第17話 日曜日の朝

 目を覚ますとそこは、見知った天井·····ではなかった。俺は、周りを見て今の状況を理解する。


 寝たんだ。木乃花ちゃんと一緒に。


 隣でスヤスヤと眠っている彼女を見守る。


 いつ寝たのかがいまいち思い出せないが、たしか眠れなくて膝枕を·····。


 昨日の出来事を色々と思い出してしまって、恥ずかしくなる。


 いわゆる、深夜テンションというやつだったのかもしれない。感覚が麻痺していたのだ。きっと。
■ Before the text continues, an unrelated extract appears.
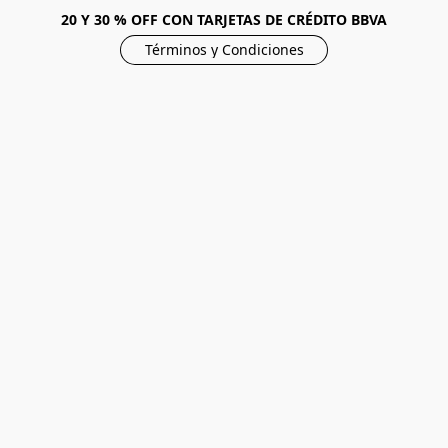
20 Y 30 % OFF CON TARJETAS DE CRÉDITO BBVA
Términos y Condiciones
 俺は木乃花ちゃんを起こさないように、そっと起き上がり部屋を出て、トイレに行く。




 ちょうどトイレから出てきた時に、木乃花ちゃんが眠そうな目を擦りながら、部屋から出てきた。


 ──寝起きのロリ。


 やはり、木乃花ちゃんはどんなシチュエーションでも可愛くて、絵になる。


「おはよう。木乃花ちゃん」


「おはようございます·····結城さん·····」


 木乃花ちゃんは無理して起きているのか、フラフラと歩く。その様子がちょっと危なっかしく感じて、彼女の元に行く。


「大丈夫? もうちょっと寝た方がいいんじゃない?」


 まだ朝の7時を過ぎていない。


「結城さん·····と、おはなし、したいので·····」


 木乃花ちゃんは俺の方に倒れるように、寄りかかってきた。完全に体の全てを俺に任しきっている。


「おわっ·····!?」


 いつ寝たんだろう。俺の方が先に寝ちゃったからな·····。


「んん·····」


 あーこれ、もう一回寝かせた方がいいやつ。逆に俺は、完全に目が覚めちゃったぞ。


「よいしょっと·····」


 木乃花ちゃんを抱っこして、ベッドのある部屋へと戻る。木乃花ちゃんは、俺の肩で静かに寝息をたてている。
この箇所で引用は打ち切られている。